[Start of section]

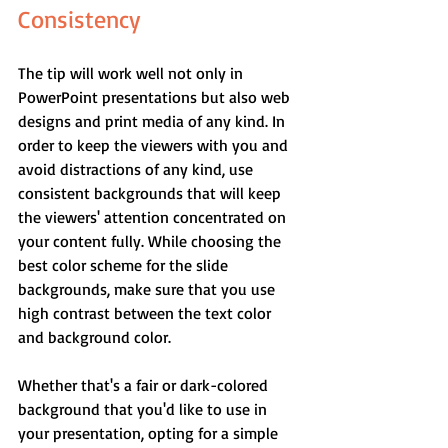
Consistency
The tip will work well not only in 
PowerPoint presentations but also web 
designs and print media of any kind. In 
order to keep the viewers with you and 
avoid distractions of any kind, use 
consistent backgrounds that will keep 
the viewers' attention concentrated on 
your content fully. While choosing the 
best color scheme for the slide 
backgrounds, make sure that you use 
high contrast between the text color 
and background color.
Whether that's a fair or dark-colored 
background that you'd like to use in 
your presentation, opting for a simple 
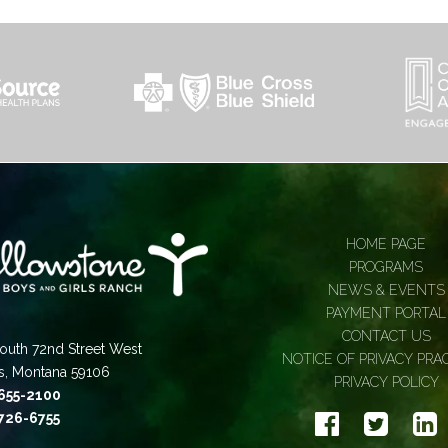
HOME PAGE
PROGRAMS
NEWS & EVENTS
PAYMENT PORTAL
CONTACT US
outh 72nd Street West
NOTICE OF PRIVACY PRA
gs, Montana 59106
PRIVACY POLICY
 655-2100
 726-6755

[End of section]

In the listing above, the lines from the one containing "gs, Montana 59106" through the last line are to be returned exactly.

gs, Montana 59106
PRIVACY POLICY
 655-2100
 726-6755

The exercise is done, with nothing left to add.